President Obama’s efforts to tout higher enrollment in federal health care exchanges during his his end-of-the-year press conference was simply an attempt at deflection and he "seems almost to be trying to will himself through this problem," Stephen Hayes said Friday.
Hayes, a columnist for The Weekly Standard and Fox News Contributor, said on “Special Report with Bret Baier” that, “I think they'll be lucky to have two million total enrolled by the March 31 deadline.
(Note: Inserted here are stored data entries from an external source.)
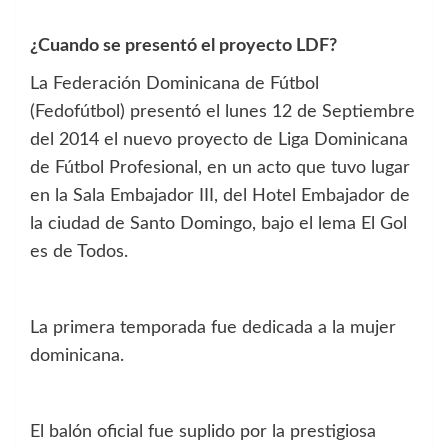
¿Cuando se presentó el proyecto LDF?
La Federación Dominicana de Fútbol
(Fedofútbol) presentó el lunes 12 de Septiembre
del 2014 el nuevo proyecto de Liga Dominicana
de Fútbol Profesional, en un acto que tuvo lugar
en la Sala Embajador III, del Hotel Embajador de
la ciudad de Santo Domingo, bajo el lema El Gol
es de Todos.
La primera temporada fue dedicada a la mujer
dominicana.
El balón oficial fue suplido por la prestigiosa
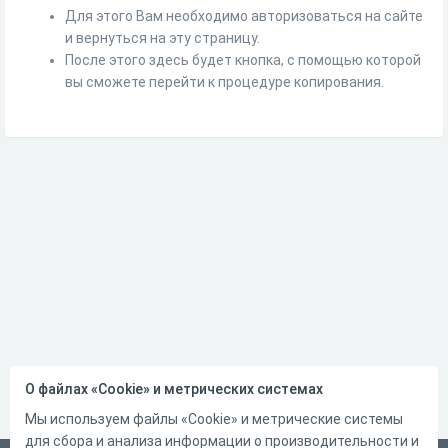
Для этого Вам необходимо авторизоваться на сайте
и вернуться на эту страницу.
После этого здесь будет кнопка, с помощью которой
вы сможете перейти к процедуре копирования.
О файлах «Cookie» и метрических системах
Мы используем файлы «Cookie» и метрические системы
для сбора и анализа информации о производительности и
"I think we're clearly not there now… he seems almost to be trying to will himself through this problem, through ObamaCare right now.”
During an hour-long news conference Friday afternoon, the president faced a barrage of questions on an admittedly rocky fifth year of his presidency, marred by problems with the ObamaCare roll out, criticism over the reach of the National Security Agency and declining poll numbers.
When asked about his biggest mistake of the year, Obama said, “when it came to the health care roll out, even though I was meeting every other week or every three weeks with folks and emphasizing how important it was that consumers had a good experience… the fact is it didn't happen in the first month, the first six weeks, in a way that was at all acceptable. And since I'm in charge, obviously, we screwed it up.”
But Obama also tried to downplay the problems, noting that more than half a million people had signed up in the first three weeks of December, adding, “ you've still got two million people who signed up -- or more”
That estimate followed end-of-November numbers from the Department of Health and Human Services showing 365,000 had signed up at that time.
Hayes said that, in addition to questions about enrollment numbers, the administration is being less than honest about the status of the HealthCare.gov website.
“He's still talking about problems with the website, and suggesting that the administration is beyond problems with the website," Hayes said. "The website was down for a couple of hours today, immediately before this press conference.
“ I mean, it was down for two hours today, HHS said this was 'scheduled maintenance' that's how they tried to describe this. HHS and the administration would have us believe that they had scheduled maintenance in the middle of a weekday, before a presidential conference, three days before the deadline when they're short on numbers. Honestly, like, you can't even dress it up anymore. That is simply not true, that's not what happened there.”